## ASSIGNMENT
Below are records to return verbatim; the pictures are to be dropped.

[Stored data entries]
"""

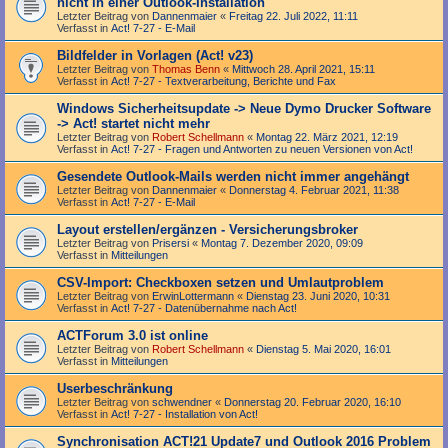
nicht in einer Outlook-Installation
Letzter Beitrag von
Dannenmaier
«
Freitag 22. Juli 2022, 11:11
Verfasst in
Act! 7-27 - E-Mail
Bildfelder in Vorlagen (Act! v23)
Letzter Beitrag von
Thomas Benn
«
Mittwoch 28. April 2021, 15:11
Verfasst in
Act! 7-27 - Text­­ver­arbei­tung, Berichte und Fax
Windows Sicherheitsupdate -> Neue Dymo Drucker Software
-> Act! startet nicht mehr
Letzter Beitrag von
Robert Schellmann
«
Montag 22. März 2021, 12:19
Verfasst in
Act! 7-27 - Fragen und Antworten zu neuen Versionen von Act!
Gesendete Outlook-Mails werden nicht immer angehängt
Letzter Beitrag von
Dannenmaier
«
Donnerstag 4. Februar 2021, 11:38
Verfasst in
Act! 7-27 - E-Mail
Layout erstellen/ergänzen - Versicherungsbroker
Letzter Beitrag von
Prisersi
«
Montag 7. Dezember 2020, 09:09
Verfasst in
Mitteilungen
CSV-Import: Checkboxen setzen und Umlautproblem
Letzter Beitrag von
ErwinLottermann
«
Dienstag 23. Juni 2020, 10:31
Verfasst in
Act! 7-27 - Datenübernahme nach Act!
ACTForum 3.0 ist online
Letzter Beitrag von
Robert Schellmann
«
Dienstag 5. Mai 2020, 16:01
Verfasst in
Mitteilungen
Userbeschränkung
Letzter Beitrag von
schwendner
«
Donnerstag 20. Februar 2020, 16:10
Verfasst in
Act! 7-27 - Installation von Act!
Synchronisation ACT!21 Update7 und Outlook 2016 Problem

"""

## ANSWER BOX
nicht in einer Outlook-Installation
Letzter Beitrag von
Dannenmaier
«
Freitag 22. Juli 2022, 11:11
Verfasst in
Act! 7-27 - E-Mail
Bildfelder in Vorlagen (Act! v23)
Letzter Beitrag von
Thomas Benn
«
Mittwoch 28. April 2021, 15:11
Verfasst in
Act! 7-27 - Text­­ver­arbei­tung, Berichte und Fax
Windows Sicherheitsupdate -> Neue Dymo Drucker Software
-> Act! startet nicht mehr
Letzter Beitrag von
Robert Schellmann
«
Montag 22. März 2021, 12:19
Verfasst in
Act! 7-27 - Fragen und Antworten zu neuen Versionen von Act!
Gesendete Outlook-Mails werden nicht immer angehängt
Letzter Beitrag von
Dannenmaier
«
Donnerstag 4. Februar 2021, 11:38
Verfasst in
Act! 7-27 - E-Mail
Layout erstellen/ergänzen - Versicherungsbroker
Letzter Beitrag von
Prisersi
«
Montag 7. Dezember 2020, 09:09
Verfasst in
Mitteilungen
CSV-Import: Checkboxen setzen und Umlautproblem
Letzter Beitrag von
ErwinLottermann
«
Dienstag 23. Juni 2020, 10:31
Verfasst in
Act! 7-27 - Datenübernahme nach Act!
ACTForum 3.0 ist online
Letzter Beitrag von
Robert Schellmann
«
Dienstag 5. Mai 2020, 16:01
Verfasst in
Mitteilungen
Userbeschränkung
Letzter Beitrag von
schwendner
«
Donnerstag 20. Februar 2020, 16:10
Verfasst in
Act! 7-27 - Installation von Act!
Synchronisation ACT!21 Update7 und Outlook 2016 Problem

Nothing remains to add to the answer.